No one had answered that one.

“There are?”

“Sure.”

“Why haven’t you ever told me that before?”

“Um…why would I? There are a couple of Canadians here, too. I haven’t told you that either, until now. There’s a bit of chewing gum under table sixteen in the canteen, right near the central stem. I hadn’t told you that, either. There’s lots I haven’t told you—yet. Just give me time.”

“But I’m not interested in Canadians or chewing gum. I don’t paint Canadians,” she persisted.

“I didn’t know you were interested in real elves either, beyond the general elf obsession for elf books, elf films, elf-whatevers. That is, I didn’t know until I saw your bedroom.”

Tamzin flinched. Ada and Mister Sinister had caught Dequan in her bedroom and had made the fuss of the century.

They’d been taking a break from study-buddying, but they’d had all their clothes on.

“Studying one another’s tonsils,” was the way Mister Sinister had put it.

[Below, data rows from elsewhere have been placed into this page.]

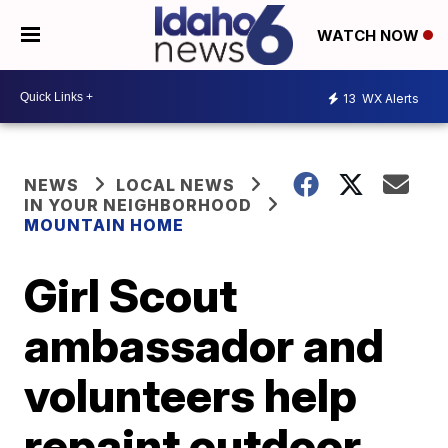
WATCH NOW
13
WX Alerts
NEWS
LOCAL NEWS
IN YOUR NEIGHBORHOOD
MOUNTAIN HOME
Girl Scout
ambassador and
volunteers help
repaint outdoor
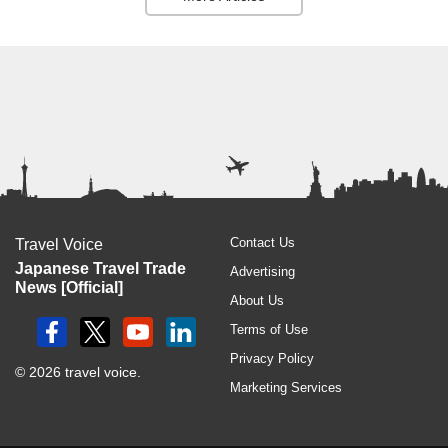
Contact Us
Travel Voice
Japanese Travel Trade
Advertising
News [Official]
About Us
Terms of Use
Privacy Policy
© 2026 travel voice.
Marketing Services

Trust Ada and Mister Sinister to try to ruin something beautiful.

They were usually disengaged parents, but every now and again they’d suddenly become micromanagers with a side helping of inquisitor.

The last time they’d made a big fuss about nothing was when Year Eleven went for a field trip to Fiddler’s Bay to visit the maritime exhibition at Oakengrove, a historic house now run as a high-end guesthouse. After the cultural exposé, they’d had free time to look about the town. Tamzin had gone down to the pebbled beach and walked along to the end of the cove with Dequan.

They’d talked endlessly about music and art and their plans for the future. Dequan had admitted to an eclectic collection of weird stuff his grandmother had given him. Tamzin had confessed to a desire to join Ms Shackleton’s Jam Club. Dequan had said, “Snap!” and added he’d never got the hang of the trombone, but maybe a guitar? It was during that trip that she’d really got to know him. Maybe that was because his shadow, Lucy, wasn’t there, or maybe it was the freedom from timetables and rules.

They’d sat on the shingle, eating oranges, and Tamzin had opened her notebook and started drawing elves.

“What are those?” Dequan had asked.

“Elves.”

“Why elves?”

She had no idea, so she said, “Why not elves?”

He’d smiled at her indulgently. “You daft thing, you.”

The bus was late, then one of the girls had a migraine. She stretched out on the back seat, leaving nowhere for Tamzin to sit except in Dequan’s lap.

She’d leaned against him, feeling the familiar but excitingly different outline of someone else’s body against hers.

He tucked his arm around her, keeping her safe.

She’d gone home with her head stuffed full of hope and happiness. 

Ada had been waiting, and she’d said, “You’re late, Tamzin. Where have you been?”

“It was the Year Eleven excursion, remember?”

“That was meant to take place in school hours.”

“It did, but the bus was a bit late and—”

“Bus? Surely you took the train? The Ship Museum’s on the line…just a block or so from Weatherby Station.”

“We didn’t go to the Ship Museum. It was the Maritime Experience.”